(Source data)
* * *
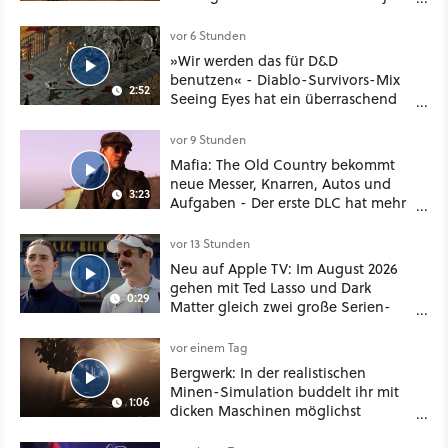
noch größer und gefährlicher
vor 6 Stunden
»Wir werden das für D&D
benutzen« - Diablo-Survivors-Mix
2:52
Seeing Eyes hat ein überraschend
nützliches Map-Tool
vor 9 Stunden
Mafia: The Old Country bekommt
neue Messer, Knarren, Autos und
3:23
Aufgaben - Der erste DLC hat mehr
dabei als nur Story
vor 13 Stunden
Neu auf Apple TV: Im August 2026
gehen mit Ted Lasso und Dark
0:29
Matter gleich zwei große Serien-
Highlights weiter
vor einem Tag
Bergwerk: In der realistischen
Minen-Simulation buddelt ihr mit
1:06
dicken Maschinen möglichst
vorsichtig Kohle aus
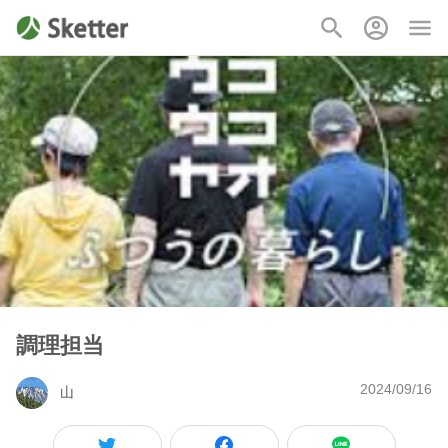
調理担当
2024/09/16
山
* * *
Brief: Please give back the data above word for word, with no pictures included.

Answer space:
noch größer und gefährlicher
vor 6 Stunden
»Wir werden das für D&D
benutzen« - Diablo-Survivors-Mix
2:52
Seeing Eyes hat ein überraschend
nützliches Map-Tool
vor 9 Stunden
Mafia: The Old Country bekommt
neue Messer, Knarren, Autos und
3:23
Aufgaben - Der erste DLC hat mehr
dabei als nur Story
vor 13 Stunden
Neu auf Apple TV: Im August 2026
gehen mit Ted Lasso und Dark
0:29
Matter gleich zwei große Serien-
Highlights weiter
vor einem Tag
Bergwerk: In der realistischen
Minen-Simulation buddelt ihr mit
1:06
dicken Maschinen möglichst
vorsichtig Kohle aus
調理担当
2024/09/16
山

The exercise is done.